By Inclusion–Exclusion, the total divisible by at least one of 2, 3, 5, 7 is
117 (singles)
– 45 (pairs)
+ 6 (triples)
– 0 (quadruple)
= 78.

Therefore the count not divisible by any of 2, 3, 5, 7, 9 is
100 – 78 = 22.

Final Answer: 22.

Explanation : 

1. We want the units digit of the product
P = 1 × 3 × 5 × 7 × 9 × … × 999.

2. Note there are (999 + 1)/2 = 500 odd numbers from 1 to 999.

3. Look at the factors’ last digits; they cycle every five terms:
1, 3, 5, 7, 9, 1, 3, 5, 7, 9, …

4. Compute the product of one cycle modulo 10:
1 × 3 = 3
3 × 5 = 15 → last digit 5
5 × 7 = 35 → last digit 5
5 × 9 = 45 → last digit 5
⇒ Product of any block of five consecutive odd numbers ends in 5.

5. Since there are 500 odd numbers, that is 100 such blocks.
So P ≡ 5¹⁰⁰ (mod 10).
But 5^k always ends in 5 for any k ≥ 1.

6. Therefore, the units digit of P is 5.

Explanation : 

Statement I: “If A < B > C < D > E > F ≥ G = H, then B is always greater than E.”
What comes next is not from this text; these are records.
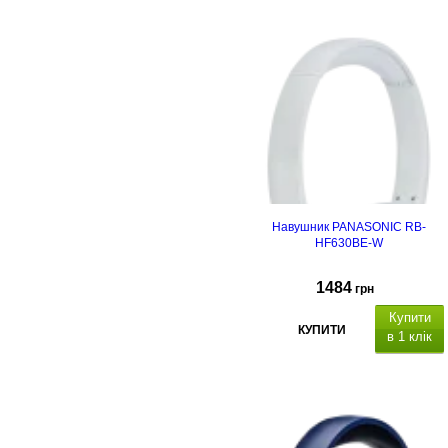
Навушник PANASONIC RB-
HF630BE-W
1484
грн
Купити
КУПИТИ
в 1 клік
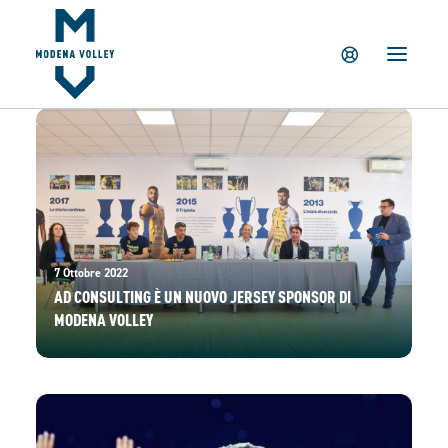
IL CLUB
NEWS
TICKETING
SUMMER CAMP
MV PARTNERS
PALAPANINI
GIOVANILI
7 Ottobre 2022
ACADEMY
AD CONSULTING È UN NUOVO JERSEY SPONSOR DI
MODENA VOLLEY
STORE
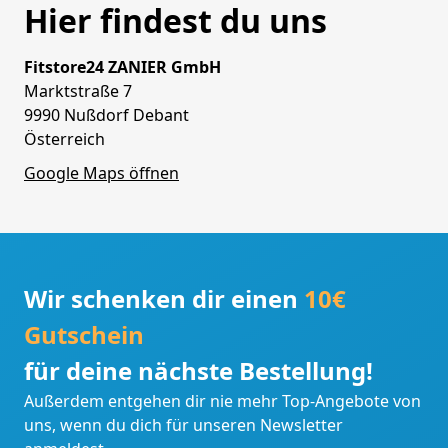
Hier findest du uns
Fitstore24 ZANIER GmbH
Marktstraße 7
9990 Nußdorf Debant
Österreich
Google Maps öffnen
Wir schenken dir einen
10€
Gutschein
für deine nächste Bestellung!
Außerdem entgehen dir nie mehr Top-Angebote von
uns, wenn du dich für unseren Newsletter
– From A < B and B > C we know B > C.
– From C < D and D > E we know D > E.
– But there is no direct comparison between B and D, so B could be less than, equal to, or greater than D.
– For example, choose
 C = 0, B = 10, A = –5;
 D = 11, E = 10, F = 9;
 G = H = 0.
Then
 A < B (–5 < 10), B > C (10 > 0), C < D (0 < 11), D > E (11 > 10),
 E > F (10 > 9), F ≥ G (9 ≥ 0), G = H (0 = 0).
Yet here B = E, so B is not greater than E.
– Hence statement I is false.

Statement II: “If P > Q = R > S = T < U = V > W, then S is always less than V.”

– From Q = R > S = T we get S = T and both are strictly less than Q and R.
– From T < U = V we get S < U and U = V ⇒ S < V.
– No matter what values you pick (as long as inequalities hold), S is strictly less than V.
– Hence statement II is always true.

Therefore the correct choice is (b) II only.